(Items from a data source)
*** Begin section ***

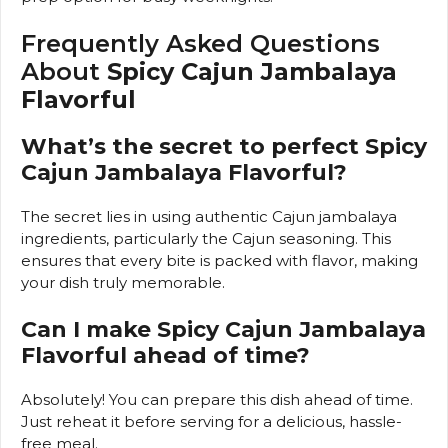
Frequently Asked Questions
About
Spicy Cajun Jambalaya
Flavorful
What’s the secret to perfect Spicy
Cajun Jambalaya Flavorful?
The secret lies in using authentic Cajun jambalaya
ingredients, particularly the Cajun seasoning. This
ensures that every bite is packed with flavor, making
your dish truly memorable.
Can I make Spicy Cajun Jambalaya
Flavorful ahead of time?
Absolutely! You can prepare this dish ahead of time.
Just reheat it before serving for a delicious, hassle-
free meal.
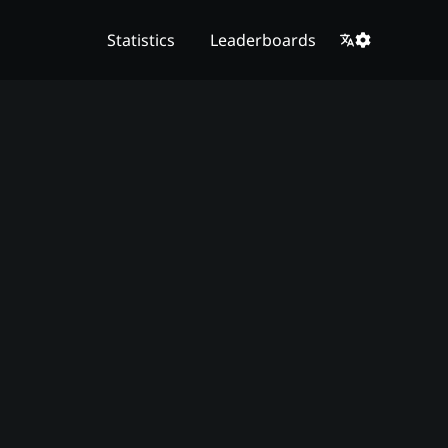
Statistics
Leaderboards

*** End section ***

> Task statement: Go through the entries above and count the lines containing "Cajun". Give the number only.

> Reply to the exercise: 5